Now that we have the way to negate the odd inputs out of the way, we move on to the mods (adding the negating back on later). I made the case of an odd input the default, so we start with .5(Ans+1).

To fix the case of even input, just add one to the number in the parentheses, but only when x ≡ 0 mod 2. This could be represented as .5(Ans+1+remainder(Ans+1,2)) or .5(Ans+1+not(remainder(Ans,2))), but they have the same byte count, so it doesn't matter which.

To fix the case of multiple-of-4 input, we need to subtract 3 from the number in the parentheses, but also another 1 because all multiples of 4 are even, which would add one from our previous step, so we now have .5(Ans+1+remainder(Ans+1,2)-4not(remainder(Ans,4))).
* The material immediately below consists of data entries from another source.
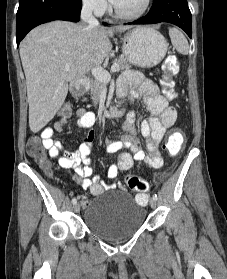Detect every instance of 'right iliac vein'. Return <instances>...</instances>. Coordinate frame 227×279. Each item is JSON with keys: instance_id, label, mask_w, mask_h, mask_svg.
Returning <instances> with one entry per match:
<instances>
[{"instance_id": "obj_1", "label": "right iliac vein", "mask_w": 227, "mask_h": 279, "mask_svg": "<svg viewBox=\"0 0 227 279\" xmlns=\"http://www.w3.org/2000/svg\"><path fill=\"white\" fill-rule=\"evenodd\" d=\"M73 208H74V211H75V212H79V211H80V204L76 203V204L73 206Z\"/></svg>"}]
</instances>
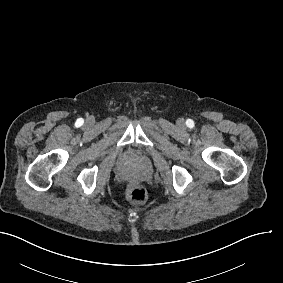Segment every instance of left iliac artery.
<instances>
[{
	"mask_svg": "<svg viewBox=\"0 0 283 283\" xmlns=\"http://www.w3.org/2000/svg\"><path fill=\"white\" fill-rule=\"evenodd\" d=\"M186 124H187L189 127H191V126L193 125V121L189 120V121L186 122Z\"/></svg>",
	"mask_w": 283,
	"mask_h": 283,
	"instance_id": "1",
	"label": "left iliac artery"
}]
</instances>
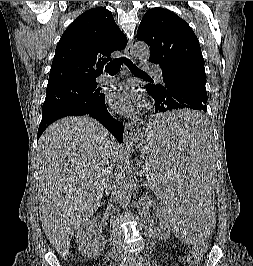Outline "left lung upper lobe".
<instances>
[{
    "instance_id": "left-lung-upper-lobe-1",
    "label": "left lung upper lobe",
    "mask_w": 253,
    "mask_h": 266,
    "mask_svg": "<svg viewBox=\"0 0 253 266\" xmlns=\"http://www.w3.org/2000/svg\"><path fill=\"white\" fill-rule=\"evenodd\" d=\"M137 39L150 46L149 61L161 68L185 66L205 74L199 41L190 26L173 12L152 8L143 16Z\"/></svg>"
}]
</instances>
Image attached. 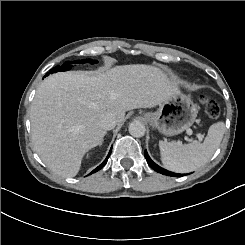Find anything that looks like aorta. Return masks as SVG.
Masks as SVG:
<instances>
[{
  "label": "aorta",
  "mask_w": 245,
  "mask_h": 245,
  "mask_svg": "<svg viewBox=\"0 0 245 245\" xmlns=\"http://www.w3.org/2000/svg\"><path fill=\"white\" fill-rule=\"evenodd\" d=\"M128 130L133 137L138 138L143 137L146 131L144 124L140 121H132L129 124Z\"/></svg>",
  "instance_id": "1"
}]
</instances>
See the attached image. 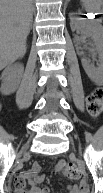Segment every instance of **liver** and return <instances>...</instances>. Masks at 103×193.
Here are the masks:
<instances>
[{
  "label": "liver",
  "instance_id": "liver-1",
  "mask_svg": "<svg viewBox=\"0 0 103 193\" xmlns=\"http://www.w3.org/2000/svg\"><path fill=\"white\" fill-rule=\"evenodd\" d=\"M0 12V68L3 69L26 53V39L33 18L32 2L1 0Z\"/></svg>",
  "mask_w": 103,
  "mask_h": 193
}]
</instances>
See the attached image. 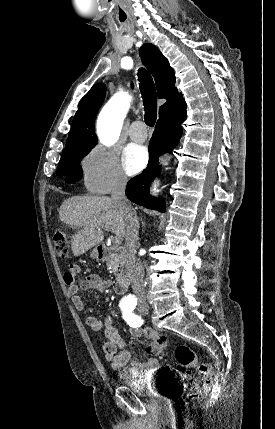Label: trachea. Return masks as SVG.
<instances>
[{"label":"trachea","mask_w":275,"mask_h":429,"mask_svg":"<svg viewBox=\"0 0 275 429\" xmlns=\"http://www.w3.org/2000/svg\"><path fill=\"white\" fill-rule=\"evenodd\" d=\"M139 87L145 110V123L153 127L157 119V96L155 85L150 74L140 68L138 71Z\"/></svg>","instance_id":"trachea-1"}]
</instances>
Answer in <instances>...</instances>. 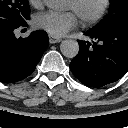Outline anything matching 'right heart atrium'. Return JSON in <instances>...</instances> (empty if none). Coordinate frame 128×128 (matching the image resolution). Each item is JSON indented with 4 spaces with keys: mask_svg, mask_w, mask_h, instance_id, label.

Now, just tack on the sign-determining part to the end to get the full program.

Befunge 93, 25 bytes

Zero-indexed

&4/2*1+&4%3%!!+&2%2*1-*.@

Try it Online!

The number is given by ((2(n / 4) + 1) + !!((n % 4) % 3)) * (2(n % 2) - 1)

QBIC, 53 bytes

b=1:{[b,b+3|~b=a|_x(-(b%2)*2+1)*(q+(b%4>1)*-1)]]q=q+2

Explanation:

b=1     Set b to a starting value of 1
        QBIC would usually use the pre-initialised variable q, but that is already in use
:       Get an input number from the cmd-line, our term to find
{       Start an infinite loop
[b,b+3| FOR-loop: this runs in groups of 4, incrementing its own bounds between runs
~b=a|   If we've reached the term requested
_x      QUIT the program and print:

(-(b%2)*2+1)   The b%2 gives a 1 or a 0, times 2 (2,0), negged (-2,0) and plus one (-1,1)
*              That gives us the sign of our term. Now the value:
(q+(b%4>1)*-1) This is q + 1 if the inner loop counter MOD 4 (1,2,3,0...) is 2 or 3.
]       Close the IF that checks the term
]       Close the FOR-loop
q=q+2   And raise q by 2 for the next iteration of the DO-loop.

Wise, 19 bytes

::>!:><^^~![!-!-~]|

Try it Online!

This is just a port of @Dennis' Jelly answer to Wise.

Q, 52 bytes

{(1 rotate(,/){x,(-)x}each 1_((_)x%4)+til 3)x mod 4}

0 indexed solution.

1. Gets the block number ie. which [-x x+1 -(x+1) x] block within the sequence contains the index.
2. Gets the index of the value within the block based on the index of the value within the whole sequence.
3. Creates the block.
4. Indexes into it via index derived in step 2.